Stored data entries
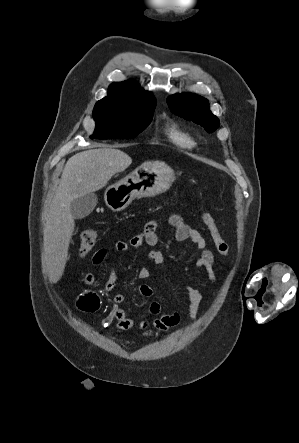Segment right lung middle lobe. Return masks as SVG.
I'll return each mask as SVG.
<instances>
[{
  "instance_id": "obj_1",
  "label": "right lung middle lobe",
  "mask_w": 299,
  "mask_h": 443,
  "mask_svg": "<svg viewBox=\"0 0 299 443\" xmlns=\"http://www.w3.org/2000/svg\"><path fill=\"white\" fill-rule=\"evenodd\" d=\"M154 108L120 102H97L93 110L96 128L91 139L133 138L149 125Z\"/></svg>"
}]
</instances>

> WORK INSTRUCTION
The records must come back exactly, with their pictures removed.

> TASK OUTPUT
Segment right lung middle lobe. Return masks as SVG.
I'll return each mask as SVG.
<instances>
[{
  "instance_id": "obj_1",
  "label": "right lung middle lobe",
  "mask_w": 299,
  "mask_h": 443,
  "mask_svg": "<svg viewBox=\"0 0 299 443\" xmlns=\"http://www.w3.org/2000/svg\"><path fill=\"white\" fill-rule=\"evenodd\" d=\"M154 108L120 102H97L93 110L96 128L91 139L133 138L149 125Z\"/></svg>"
}]
</instances>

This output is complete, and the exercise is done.